The photo was taken by Miki (Michael) Spitzer, a nature and scenery photographer who lives in the Jerusalem suburb of Beitar Illit, on his recent trip to the United Arab Emirates — the country of oil sheikhs and opulence and tax-free business deals. And once he posted his photos, Spitzer’s private trip became a sensation. Those pictures, from the tallest building in the world to the huge traffic interchanges, from the under-the-radar tefillos at the local shul to the shot of his traveling companion davening in the desert, became the story of the week in Arab media.
Spitzer spent eight days in Dubai and the UAE capital city of Abu Dhabi in order to see the region’s wonders — some of them natural, some manmade. Most of the trip was spent in Dubai, the largest and most internationally visited of seven Arab emirates that comprise the UAE.
Dubai, the business hub of western Asia and the shopping capital of the Middle East (it’s a free trade zone and has no income tax), draws up to 20 million tourists and tens of thousands of business people from Europe and the West each year. Despite Dubai’s reputation for its oil wealth, today only about six percent of the state’s economy is supported by oil revenues. Most of its revenues come from its very vibrant commercial sector, and from the endless stream of tourists from all over the world who come to see the fantastic attractions that the emirate has to offer. The expansive and opulent construction and development – artificial islands, the tallest building and most expensive hotel in the world, malls dripping with luxury – have turned Dubai into a symbol of crazy wealth.
Israel and the UAE currently do not have official diplomatic or economic relations, and the UAE doesn’t allow Israeli citizens or passport holders entry into the country, except for transit — although in recent years there’s been extensive unofficial cooperation. In fact, just last week the very first bris milah took place in the UAE capital of Abu Dhabi, arranged by Rabbi Yehudah Teichtal of Berlin (the parents of the baby used to live in Berlin). The mohel was Rabbi Shlomo Stein (an American citizen), who also flew in from his home in Beitar Illit.

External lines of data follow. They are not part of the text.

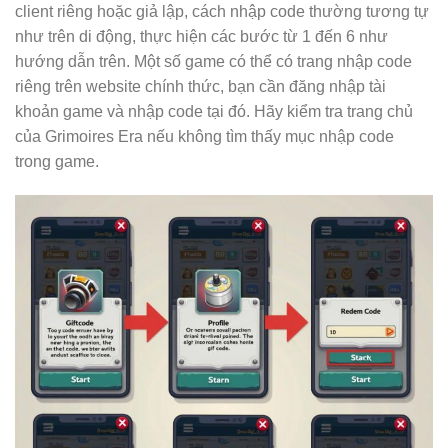
client riêng hoặc giả lập, cách nhập code thường tương tự
như trên di động, thực hiện các bước từ 1 đến 6 như
hướng dẫn trên. Một số game có thể có trang nhập code
riêng trên website chính thức, bạn cần đăng nhập tài
khoản game và nhập code tại đó. Hãy kiểm tra trang chủ
của Grimoires Era nếu không tìm thấy mục nhập code
trong game.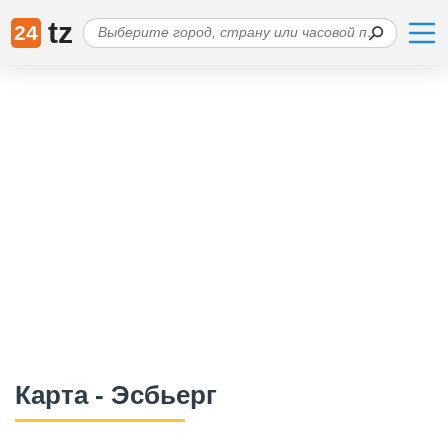
tz
24
Карта - Эсбьерг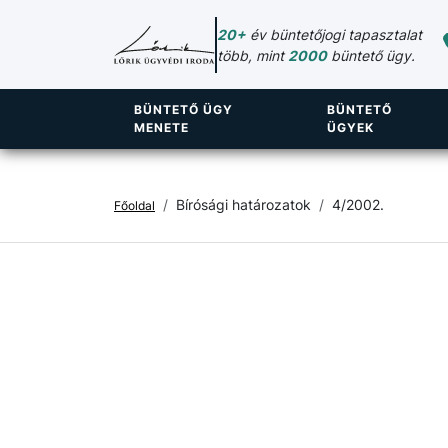
20+
év büntetőjogi tapasztalat
több, mint
2000
büntető ügy.
BÜNTETŐ ÜGY
BÜNTETŐ
MENETE
ÜGYEK
Bírósági határozatok
4/2002.
Főoldal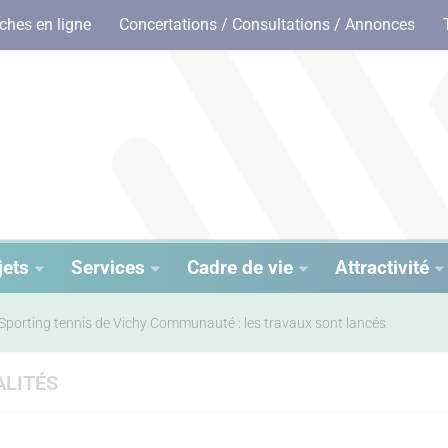
hes en ligne
Concertations / Consultations / Annonces
jets
Services
Cadre de vie
Attractivité
Sporting tennis de Vichy Communauté : les travaux sont lancés
LITÉS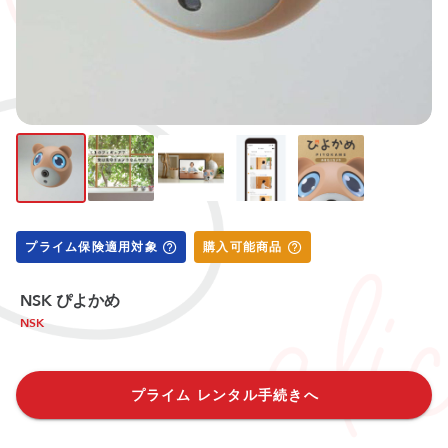
プライム保険適用対象
購入可能商品
NSK ぴよかめ
NSK
プライム レンタル手続きへ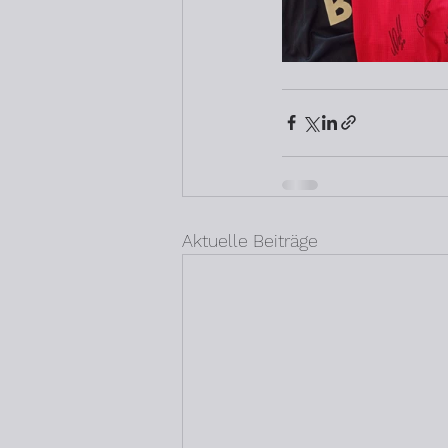
Aktuelle Beiträge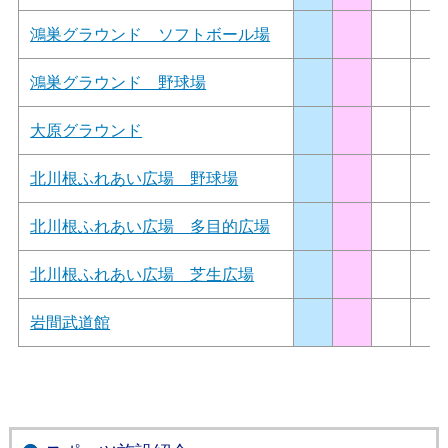
鴻巣グラウンド ソフトボール場
鴻巣グラウンド 野球場
大原グラウンド
北川根ふれあい広場 野球場
北川根ふれあい広場 多目的広場
北川根ふれあい広場 芝生広場
岩間武道館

Miki, who traveled to the UAE on a European passport, was aided by local photographers, who helped him catch a glimpse into the heart of this nation — one of the wealthiest and most highly developed in the world. And Miki completed his portfolio by hiring the services of a helicopter, which hovered over the islands and gave him an opportunity to collect even more unusual views.
Miki made sure he returned with an album full of surprises, and after sifting through hundreds of pictures, he put together a collection of his favorites for Mishpacha.
The photo that put Miki on the Arab media map was taken at sunrise on the sand dunes of Abu Dhabi. It wasn’t him, though, he admits — it was actually a shot of his friend and traveling companion. They’d taken a local driver with a jeep to the dunes.
“We arrived at sunrise, and I immediately began snapping photos,” says Miki. “Somehow, I thought it would be an interesting angle to take a picture of a Jew davening there, so I asked my friend to put on his tallis and tefillin. The driver was pretty surprised — he had never seen a Jew and certainly knew nothing about tallis and tefillin. When he asked us what we were doing, we explained that it was a type of religious ceremony. He didn’t seem hostile at all — in fact, he even seemed to enjoy the experience.”
The Arab media prominently featured the picture, wondering how a Jew was able to get to the sand dunes of Abu Dhabi to daven Shacharis. “This picture generated a big kiddush Hashem all over the world,” Spitzer says. “I think that ultimately, when they see a Jew standing and praying looking authentically Jewish, it garners respect, even among Arabs.”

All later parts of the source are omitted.